9. Traceroute Considerations

When a source host in a LISP site initiates a traceroute to a destination host in another LISP site, it is highly desirable for it to see the entire path. Since packets are encapsulated from the ITR to the ETR, the hop across the tunnel could be viewed as a single hop. However, LISP traceroute will provide the entire path so the user can see 3 distinct segments of the path from a source LISP host to a destination LISP host:

Segment 1 (in source LISP site based on EIDs):

source host ---> first hop ... next hop ---> ITR

Segment 2 (in the core network based on RLOCs):

ITR ---> next hop ... next hop ---> ETR

Segment 3 (in the destination LISP site based on EIDs):

ETR ---> next hop ... last hop ---> destination host

For segment 1 of the path, ICMP Time Exceeded messages are returned in the normal manner as they are today. The ITR performs a TTL decrement and tests for 0 before encapsulating.

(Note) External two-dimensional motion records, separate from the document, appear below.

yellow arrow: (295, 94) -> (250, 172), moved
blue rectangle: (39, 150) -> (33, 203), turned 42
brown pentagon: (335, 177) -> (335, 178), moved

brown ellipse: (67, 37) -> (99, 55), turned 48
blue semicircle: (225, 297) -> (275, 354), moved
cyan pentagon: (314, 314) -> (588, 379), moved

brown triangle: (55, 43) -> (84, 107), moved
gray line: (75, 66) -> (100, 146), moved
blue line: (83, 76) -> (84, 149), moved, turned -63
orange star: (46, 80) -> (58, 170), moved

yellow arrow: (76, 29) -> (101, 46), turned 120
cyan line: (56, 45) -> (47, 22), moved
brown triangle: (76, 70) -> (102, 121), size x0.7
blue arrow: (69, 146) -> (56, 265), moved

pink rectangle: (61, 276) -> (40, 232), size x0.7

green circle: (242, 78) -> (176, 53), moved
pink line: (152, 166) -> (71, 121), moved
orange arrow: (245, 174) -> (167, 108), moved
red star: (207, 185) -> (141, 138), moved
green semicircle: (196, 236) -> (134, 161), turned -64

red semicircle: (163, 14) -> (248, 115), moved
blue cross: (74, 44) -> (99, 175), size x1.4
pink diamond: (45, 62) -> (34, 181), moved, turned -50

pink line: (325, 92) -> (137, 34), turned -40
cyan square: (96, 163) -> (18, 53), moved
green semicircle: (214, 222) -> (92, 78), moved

Therefore, the ITR's hop is seen by the traceroute source as having an EID address (the address of the site-facing interface).

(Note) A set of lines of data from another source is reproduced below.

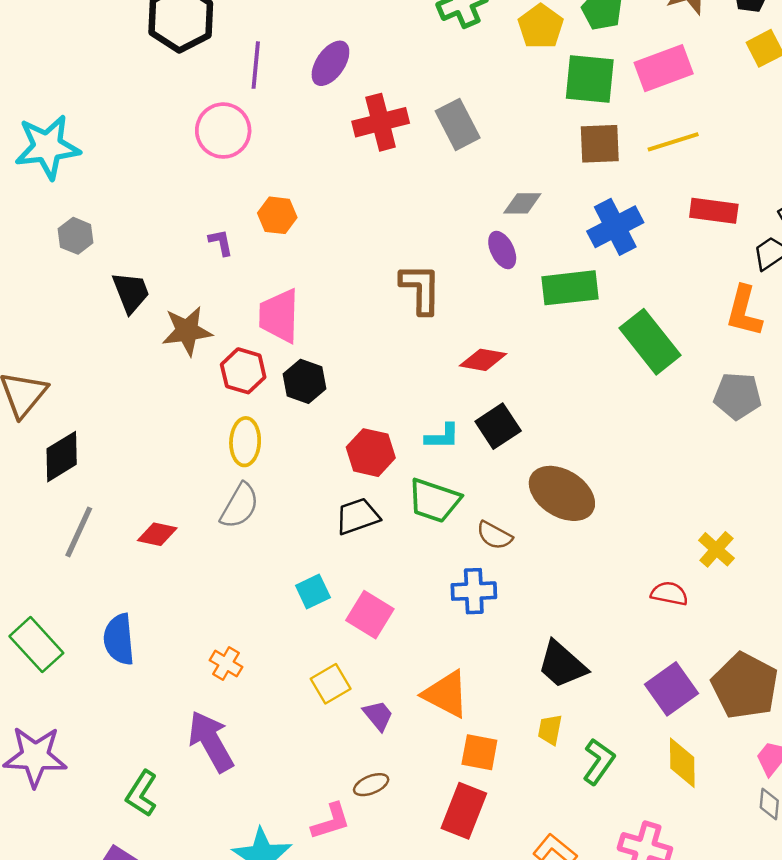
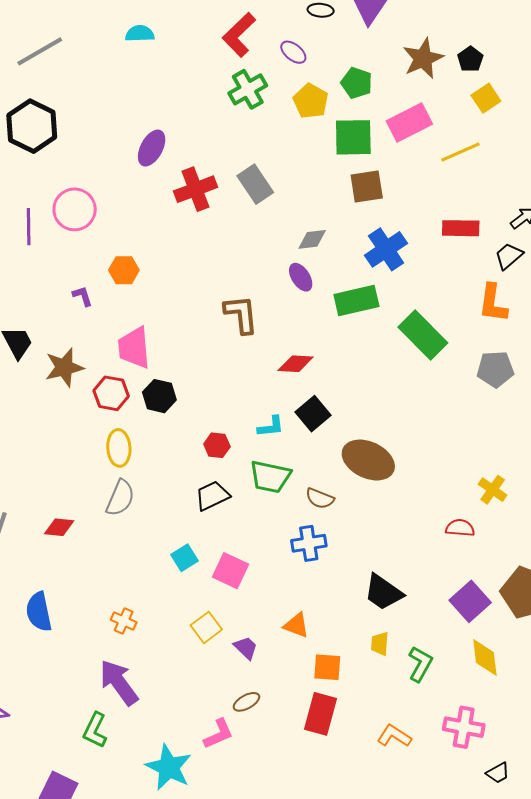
purple line: (256, 65) -> (29, 227), moved
yellow line: (673, 142) -> (461, 152), moved
red hexagon: (371, 453) -> (217, 445), size x0.7
orange triangle: (446, 694) -> (296, 625), size x0.7
green L-shape: (142, 794) -> (95, 730), moved

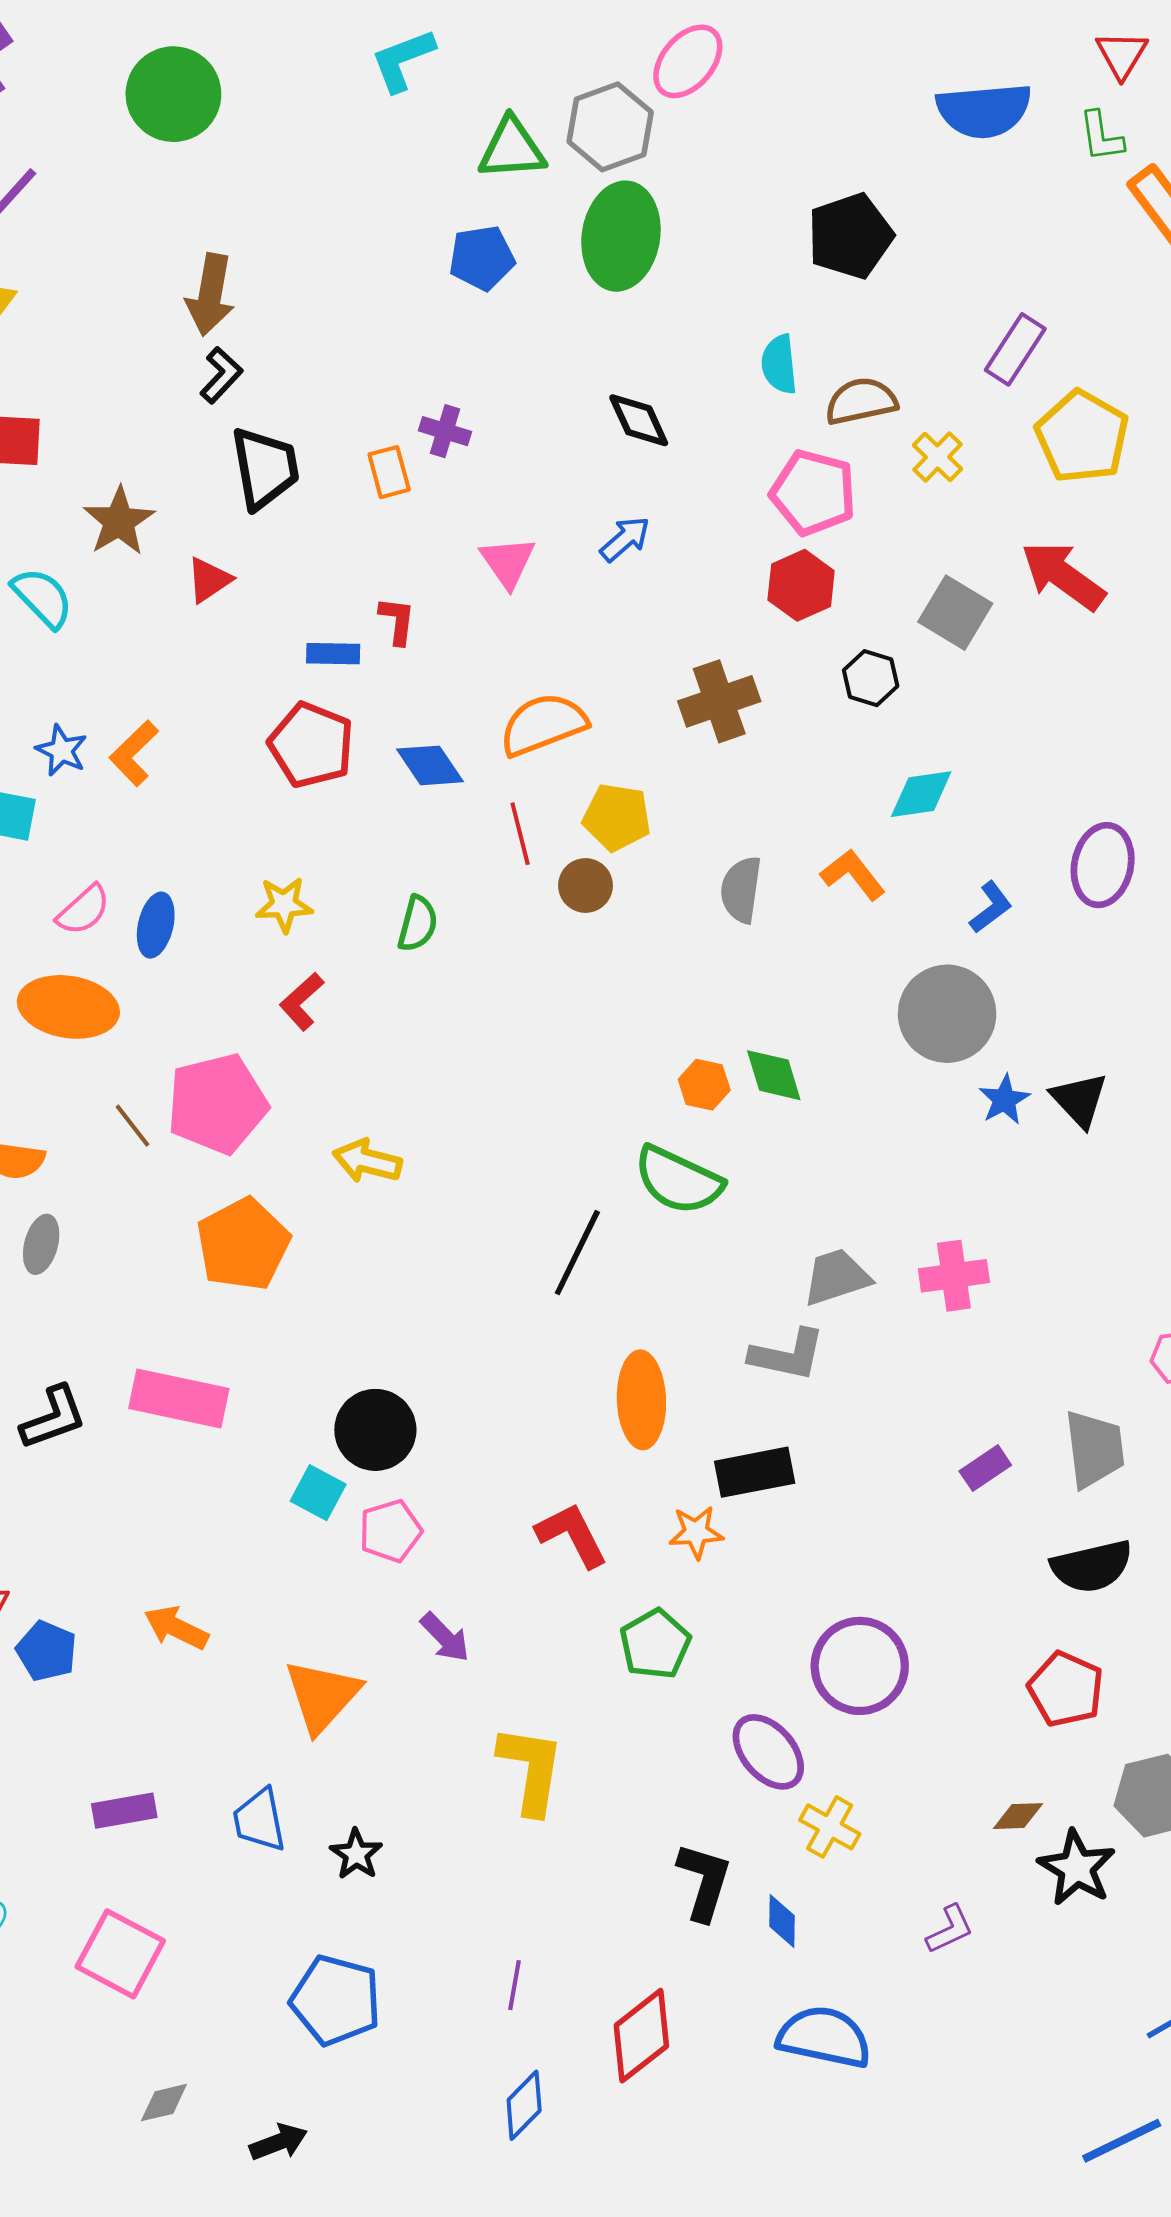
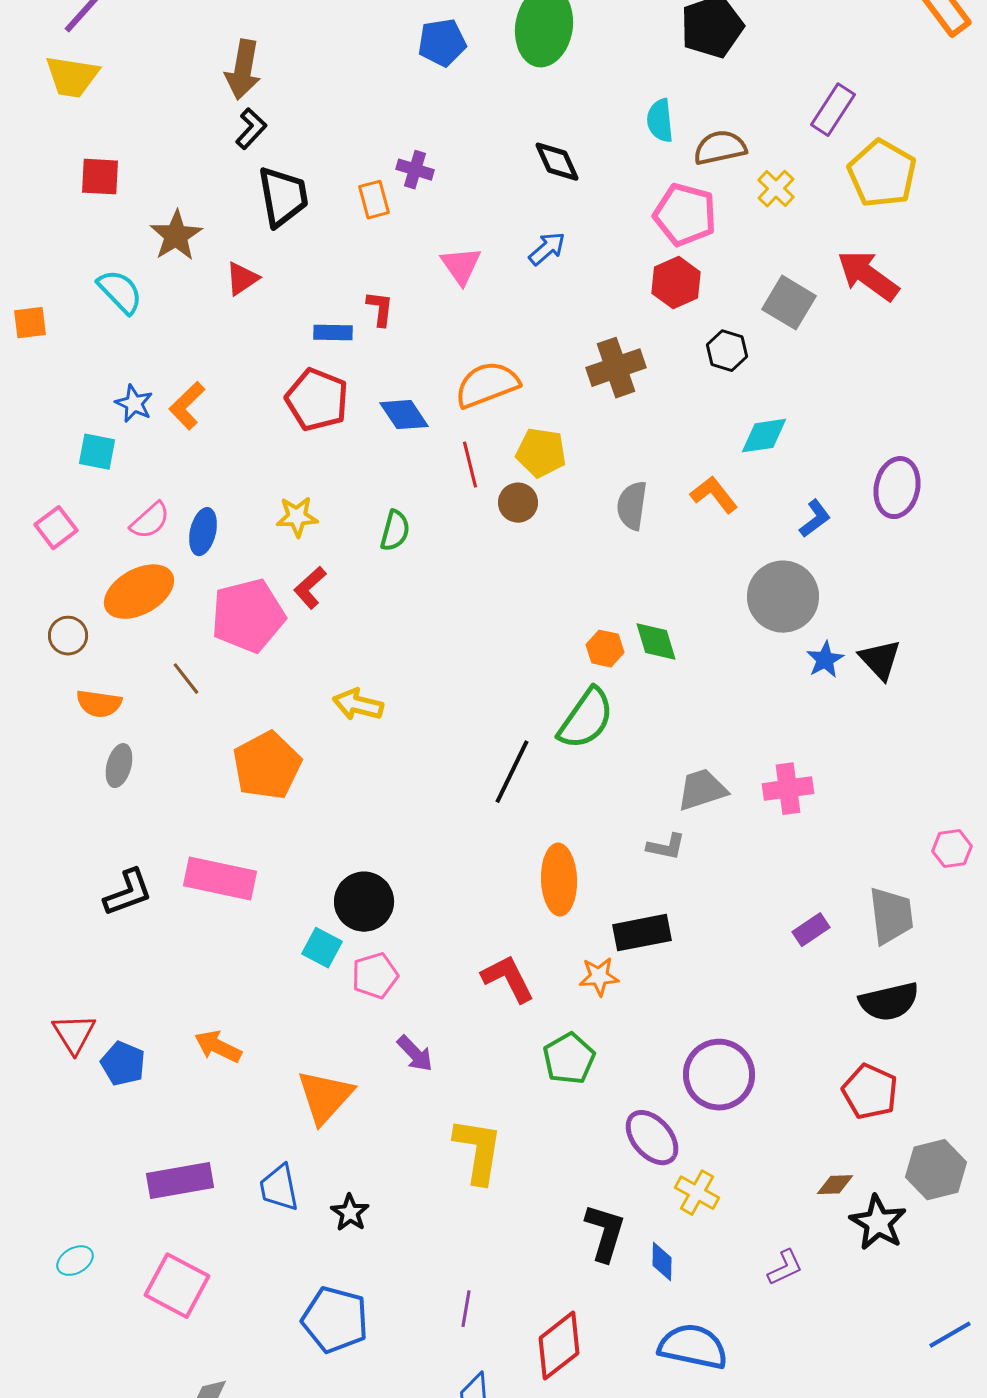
orange ellipse: (68, 1007) -> (139, 592), turned -38
pink pentagon: (217, 1104) -> (248, 616), moved
green semicircle: (678, 1180) -> (586, 719), turned -80
gray L-shape: (787, 1355) -> (666, 847), size x0.7
purple rectangle: (124, 1811) -> (180, 1181), size x1.4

For segment 2 of the path, ICMP Time Exceeded messages are returned to the ITR because the TTL decrement to 0 is done on the outer header, so the destinations of the ICMP messages are the ITR RLOC address and the source RLOC address of the encapsulated traceroute packet. The ITR looks inside of the ICMP payload to inspect the traceroute source so it can return the ICMP message to the address of the traceroute client and also retain the core router IP address in the ICMP message. This is so the traceroute client can display the core router address (the RLOC address) in the traceroute output. The ETR returns its RLOC address and responds to the TTL decrement to 0, as the previous core routers did.

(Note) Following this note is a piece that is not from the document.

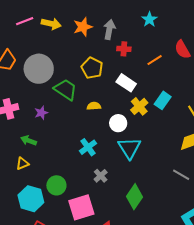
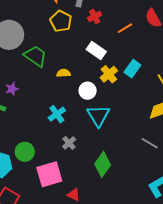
red cross: (124, 49) -> (95, 16), turned -32
yellow pentagon: (92, 68) -> (61, 21), moved
purple star: (41, 113) -> (12, 89), moved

For segment 3, the next-hop router downstream from the ETR will be decrementing the TTL for the packet that was encapsulated, sent into the core, decapsulated by the ETR, and forwarded because it isn't the final destination. If the TTL is decremented to 0, any router on the path to the destination of the traceroute, including the next-hop router or destination, will send an ICMP Time Exceeded message to the source EID of the traceroute client. The ICMP message will be encapsulated by the local ITR and sent back to the ETR in the originated traceroute source site, where the packet will be delivered to the host.